Nina Yashar and a Bethan Laura Wood desk.  Lamp from the 30s by Barovier & Toso and Chinese rug from the 50s.
Nina Yashar and a Bethan Laura Wood desk. Lamp from the 30s by Barovier & Toso and Chinese rug from the 50s.dsl-studio

Getting to the museums can be an extra gratification, but Nilufar’s day-to-day life is built by clients who have trusted it for decades. “Before, there were art collectors who had wonderful million-euro works hanging on the walls, but then their furniture wasn’t up to the same level. Today, luckily, things have changed, and those clients buy important and expensive pieces, which in any case will always cost much less than a work of art. Those collectors want pieces with a pedigree, unique items that are increasingly difficult to find. And then there is 80% of the public, who investigates and loves the design, but seeks to solve real needs, a dining table or some chairs”.
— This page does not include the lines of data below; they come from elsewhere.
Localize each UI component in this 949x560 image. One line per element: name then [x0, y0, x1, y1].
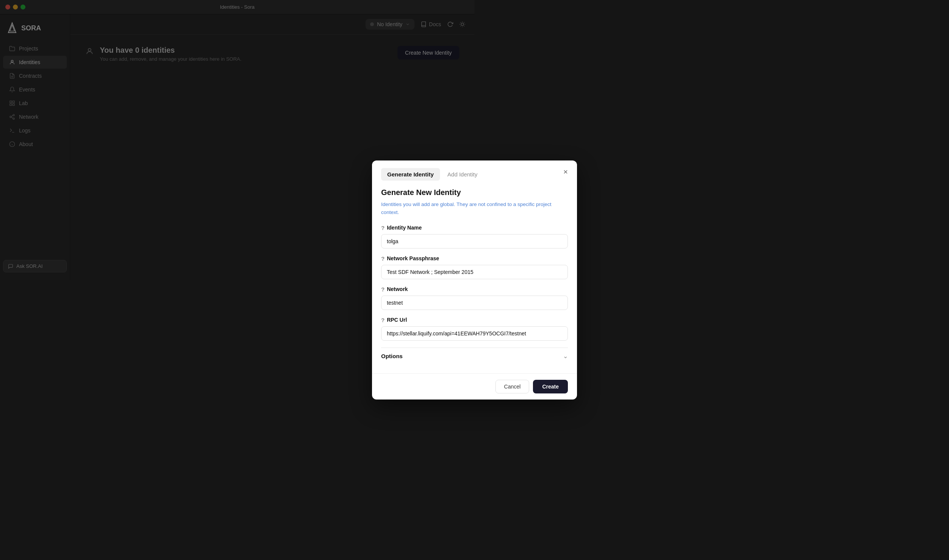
- field-group-identity-name: ? Identity Name: [381, 225, 474, 249]
- tab-add-identity[interactable]: Add Identity: [441, 168, 474, 181]
- modal-overlay[interactable]: Generate Identity Add Identity Generate …: [0, 0, 474, 280]
- identity-name-help-icon[interactable]: ?: [381, 225, 385, 231]
- modal-title: Generate New Identity: [381, 188, 474, 197]
- modal-header: Generate Identity Add Identity: [372, 160, 474, 181]
- modal-description: Identities you will add are global. They…: [381, 201, 474, 216]
- identity-name-input[interactable]: [381, 234, 474, 249]
- network-passphrase-help-icon[interactable]: ?: [381, 255, 385, 262]
- network-passphrase-label: ? Network Passphrase: [381, 255, 474, 262]
- modal-dialog: Generate Identity Add Identity Generate …: [372, 160, 474, 280]
- network-passphrase-input[interactable]: [381, 265, 474, 279]
- tab-generate-identity[interactable]: Generate Identity: [381, 168, 440, 181]
- modal-body: Generate New Identity Identities you wil…: [372, 181, 474, 280]
- identity-name-label: ? Identity Name: [381, 225, 474, 231]
- field-group-network-passphrase: ? Network Passphrase: [381, 255, 474, 279]
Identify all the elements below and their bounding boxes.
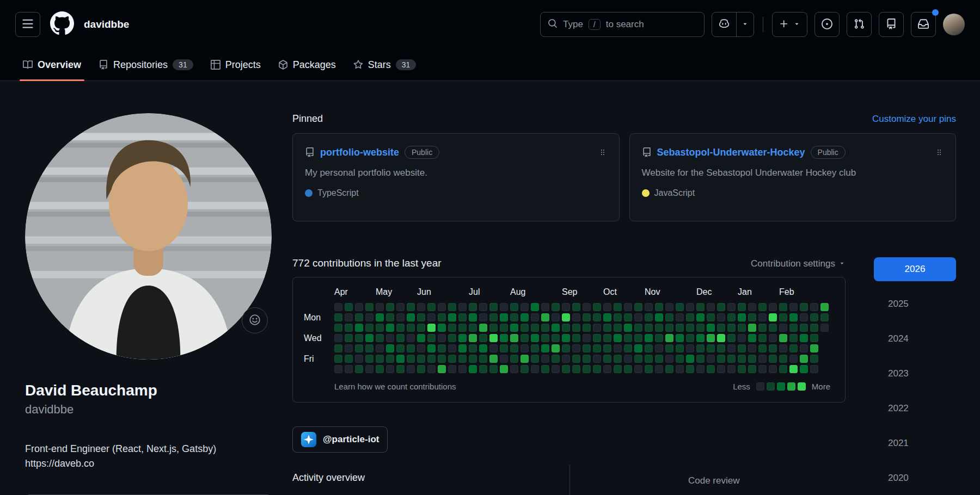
contribution-cell[interactable] bbox=[614, 313, 622, 321]
contribution-cell[interactable] bbox=[520, 334, 529, 342]
contribution-cell[interactable] bbox=[407, 313, 415, 321]
contribution-cell[interactable] bbox=[624, 355, 632, 363]
contribution-cell[interactable] bbox=[458, 324, 467, 332]
contribution-cell[interactable] bbox=[603, 334, 611, 342]
set-status-button[interactable] bbox=[242, 307, 268, 333]
issues-button[interactable] bbox=[814, 12, 840, 37]
contribution-cell[interactable] bbox=[541, 324, 549, 332]
contribution-cell[interactable] bbox=[386, 344, 394, 352]
contribution-cell[interactable] bbox=[583, 303, 591, 311]
contribution-cell[interactable] bbox=[552, 365, 560, 373]
contribution-cell[interactable] bbox=[779, 334, 787, 342]
contribution-cell[interactable] bbox=[645, 303, 653, 311]
contribution-cell[interactable] bbox=[583, 334, 591, 342]
contribution-cell[interactable] bbox=[665, 313, 673, 321]
contribution-cell[interactable] bbox=[355, 303, 363, 311]
contribution-cell[interactable] bbox=[458, 365, 467, 373]
contribution-cell[interactable] bbox=[365, 365, 373, 373]
contribution-cell[interactable] bbox=[438, 313, 446, 321]
contribution-cell[interactable] bbox=[676, 303, 684, 311]
contribution-cell[interactable] bbox=[676, 334, 684, 342]
contribution-cell[interactable] bbox=[448, 344, 456, 352]
pull-requests-button[interactable] bbox=[847, 12, 872, 37]
contribution-cell[interactable] bbox=[365, 324, 373, 332]
contribution-cell[interactable] bbox=[386, 365, 394, 373]
contribution-cell[interactable] bbox=[562, 355, 570, 363]
contribution-cell[interactable] bbox=[417, 303, 425, 311]
contribution-cell[interactable] bbox=[469, 324, 477, 332]
contribution-cell[interactable] bbox=[800, 313, 808, 321]
contribution-cell[interactable] bbox=[583, 344, 591, 352]
contribution-cell[interactable] bbox=[820, 313, 829, 321]
contribution-cell[interactable] bbox=[614, 344, 622, 352]
contribution-cell[interactable] bbox=[396, 344, 405, 352]
contribution-cell[interactable] bbox=[407, 355, 415, 363]
contribution-cell[interactable] bbox=[696, 344, 705, 352]
contribution-cell[interactable] bbox=[634, 344, 642, 352]
contribution-cell[interactable] bbox=[407, 334, 415, 342]
contribution-cell[interactable] bbox=[458, 355, 467, 363]
contribution-cell[interactable] bbox=[645, 313, 653, 321]
contribution-cell[interactable] bbox=[479, 344, 487, 352]
contribution-cell[interactable] bbox=[676, 355, 684, 363]
contribution-cell[interactable] bbox=[541, 355, 549, 363]
github-logo[interactable] bbox=[50, 11, 74, 38]
contribution-cell[interactable] bbox=[417, 324, 425, 332]
contribution-cell[interactable] bbox=[355, 365, 363, 373]
contribution-cell[interactable] bbox=[624, 303, 632, 311]
contribution-cell[interactable] bbox=[396, 303, 405, 311]
tab-overview[interactable]: Overview bbox=[14, 49, 90, 81]
contribution-cell[interactable] bbox=[489, 365, 498, 373]
contribution-cell[interactable] bbox=[758, 303, 767, 311]
contribution-cell[interactable] bbox=[365, 344, 373, 352]
contribution-cell[interactable] bbox=[665, 324, 673, 332]
contribution-cell[interactable] bbox=[489, 313, 498, 321]
contribution-cell[interactable] bbox=[645, 365, 653, 373]
contribution-cell[interactable] bbox=[407, 303, 415, 311]
contribution-cell[interactable] bbox=[634, 303, 642, 311]
contribution-cell[interactable] bbox=[520, 355, 529, 363]
contribution-cell[interactable] bbox=[593, 365, 601, 373]
contribution-settings-dropdown[interactable]: Contribution settings bbox=[751, 258, 846, 269]
contribution-cell[interactable] bbox=[520, 344, 529, 352]
contribution-cell[interactable] bbox=[665, 355, 673, 363]
contribution-cell[interactable] bbox=[552, 303, 560, 311]
contribution-cell[interactable] bbox=[717, 365, 725, 373]
contribution-cell[interactable] bbox=[489, 303, 498, 311]
contribution-cell[interactable] bbox=[624, 324, 632, 332]
contribution-cell[interactable] bbox=[572, 324, 580, 332]
contribution-cell[interactable] bbox=[417, 355, 425, 363]
contribution-cell[interactable] bbox=[686, 344, 694, 352]
year-item-2021[interactable]: 2021 bbox=[874, 431, 956, 455]
contribution-cell[interactable] bbox=[427, 344, 436, 352]
contribution-cell[interactable] bbox=[562, 303, 570, 311]
contribution-cell[interactable] bbox=[438, 344, 446, 352]
contribution-cell[interactable] bbox=[614, 334, 622, 342]
contribution-cell[interactable] bbox=[396, 334, 405, 342]
contribution-cell[interactable] bbox=[489, 334, 498, 342]
contribution-cell[interactable] bbox=[686, 334, 694, 342]
contribution-cell[interactable] bbox=[407, 365, 415, 373]
contribution-cell[interactable] bbox=[407, 344, 415, 352]
contribution-cell[interactable] bbox=[500, 355, 508, 363]
year-item-2025[interactable]: 2025 bbox=[874, 292, 956, 316]
contribution-cell[interactable] bbox=[707, 324, 715, 332]
year-item-2024[interactable]: 2024 bbox=[874, 327, 956, 351]
contribution-cell[interactable] bbox=[717, 334, 725, 342]
pinned-repo-link[interactable]: portfolio-website bbox=[320, 147, 399, 158]
contribution-cell[interactable] bbox=[717, 324, 725, 332]
contribution-cell[interactable] bbox=[707, 365, 715, 373]
contribution-cell[interactable] bbox=[645, 334, 653, 342]
contribution-cell[interactable] bbox=[458, 344, 467, 352]
contribution-cell[interactable] bbox=[738, 365, 746, 373]
contribution-cell[interactable] bbox=[355, 324, 363, 332]
contribution-cell[interactable] bbox=[696, 365, 705, 373]
inbox-button[interactable] bbox=[911, 12, 936, 37]
contribution-cell[interactable] bbox=[748, 365, 756, 373]
contribution-cell[interactable] bbox=[355, 334, 363, 342]
contribution-cell[interactable] bbox=[541, 344, 549, 352]
pinned-repo-link[interactable]: Sebastopol-Underwater-Hockey bbox=[657, 147, 805, 158]
contribution-cell[interactable] bbox=[531, 334, 539, 342]
contribution-cell[interactable] bbox=[531, 303, 539, 311]
contribution-cell[interactable] bbox=[345, 334, 353, 342]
His publications demonstrate this demand, authentic anthologies of design in a sector in which, except for a handful of star names, there are still no catalogs or exhaustive monographs. In recent years, this editorial activity has been transferred to the Nilufar website, a database like few in the world of furniture. In that sense, the name Nilufar Depot is delightfully misleading: to store all its holdings, better assorted than those of many design museums, requires a much larger warehouse. “Of course, this place has allowed me to grow, expand my vision and take on projects that I wouldn’t have known where to put before,” he points out. “It doesn’t matter how much space you have anyway. It always ends up being too small for me!”.